Why, why, why is life so relentlessly
this way
all these sacred syllables I keep
throwing into the Bonfire of the Vanities
keep rising out of the flames like the
incinerated papyri of ancient ravens
that persist in playing genetic
scrabble with the cartouche
of my untranslatable name. Was there a
time I believed in one goddess
pervasive as darkness like black Isis
behind the multiplicity of the stars?
I feel like the obelisk of a famous
gravestone carved in scars.
Late at night, in the Rubrick’s cube
of a confessional
to distract myself from listening to
the rats scratching
at the continental shelves of the
plaster in the walls
that dried too soon for a fresco or
cuneiform, I hear
the mantras of old lovers trying to
brainwash their young boyfriends
with platitudes of love and life and
light, and more power to them,
I don’t say a word, wryly remembering
when I was with them,
barring the occasional fiasco of joy,
the sweetness of life
always seemed to peak like the Mons
Veneris in a hive of killer bees.
Just the same, I lick the
sticky-fingered honey of my bittersweet memories
like an oilslick off the feathers of my
black swans
with honourable grace and generous
obsequies that bespeak
the largesse of the latent surrealism
in my late Romantic ideals
about love being big-hearted enough to
understand
why the intense pleasure of the
mysterious rose
is pierced by the inglorious thorn of
some unknown militancy
that insists it’s more existentially
germane to be
excruciatingly right all the time than
unconditionally loved
in a contingent democracy where
everyone gets a fair shot
at being fanatically wrong. Peace,
peace, peace, my troubled spirits,
my mystic orchids, my deadly
nightshades, my urban guerilla sunflowers,
I’m not trying to wipe your makeup
off like the face of the moon
in the two-way mirror of the muse that
looks at life from both sides
not to make a one-eyed liar out of a
two-eyed truth
like icing sugar on a blue-blooded
steak.

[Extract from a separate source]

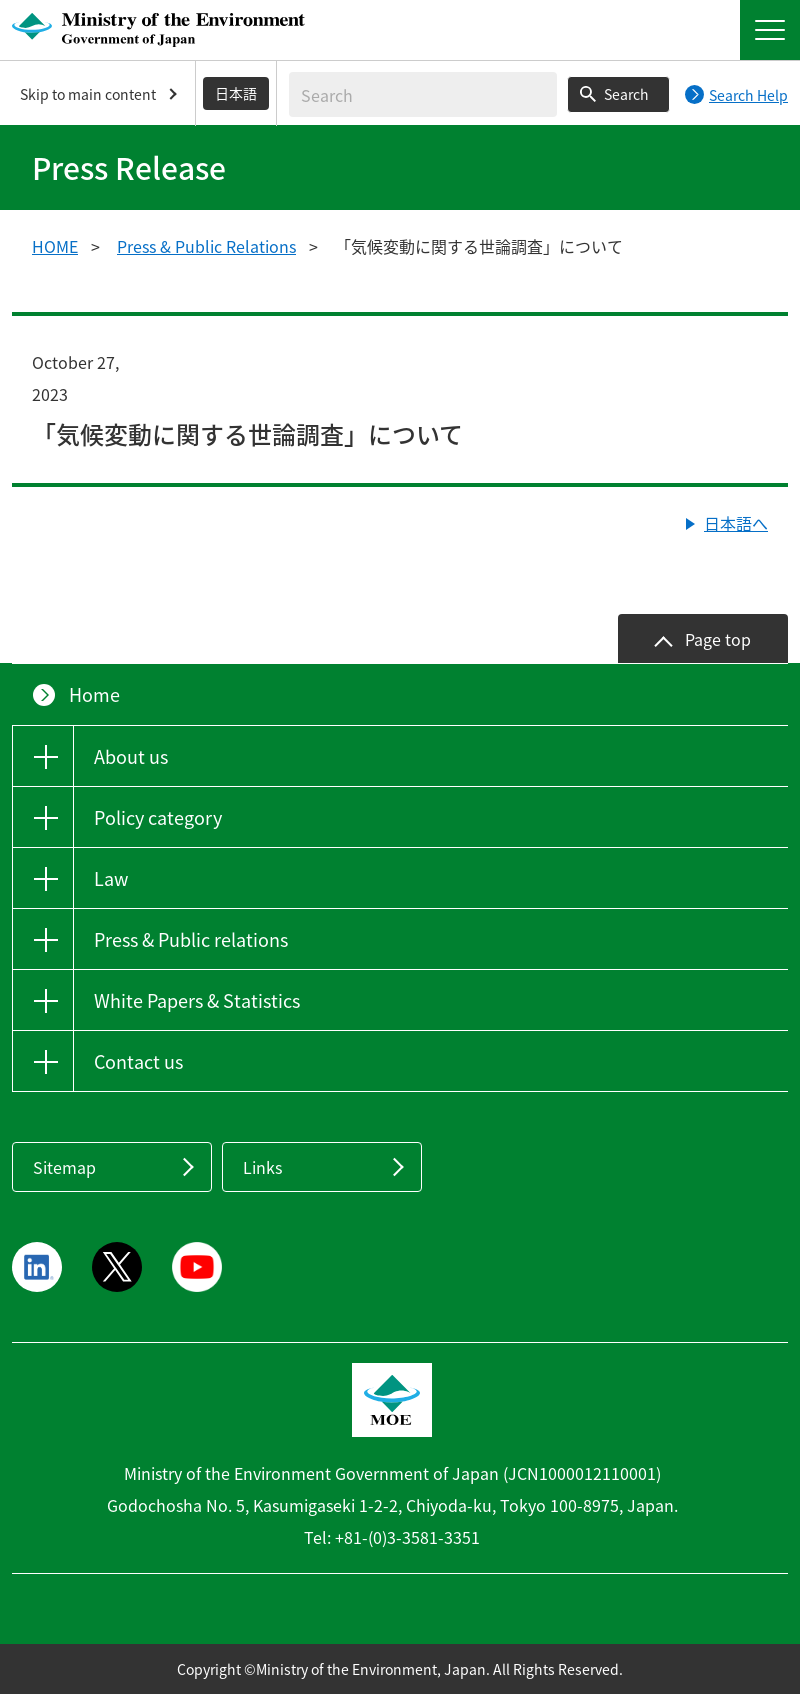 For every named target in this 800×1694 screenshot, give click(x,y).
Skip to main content (88, 94)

Eat what you need.
I’m flattered by the unnecessary
attention I receive
from the two sylphs of my silence and
solitude
I’m teaching how to paint rainbows in
a bloodbank.
One mounts candelabra on my head like
antlers on a shaman in an ice age
so I can see what I’m painting at
night without being gored
on the horns of the stalactites of
limestone and ashes I work in
like a the visionary medium I’m most
apt to be adapted to,
or accidentally eviscerating myself on
a stalagmite
like a vision of the moon trying to
save her many-petalled face
by committing seppuku on the throne
with the slash of a last crescent
she keeps in her sash precisely for
that ghastly purpose.
And the other one? She’s a natural
genius that does
watercolour portraits of me in sepia
tones of rust and dried blood
then washes what she found
inexpressible about me
off her brush like a sunset
hemorrhaging in a coffee can.
I celebrate the likeness of her art to
the heart of life
that creatively imitates a negative
space that eliminates the best part.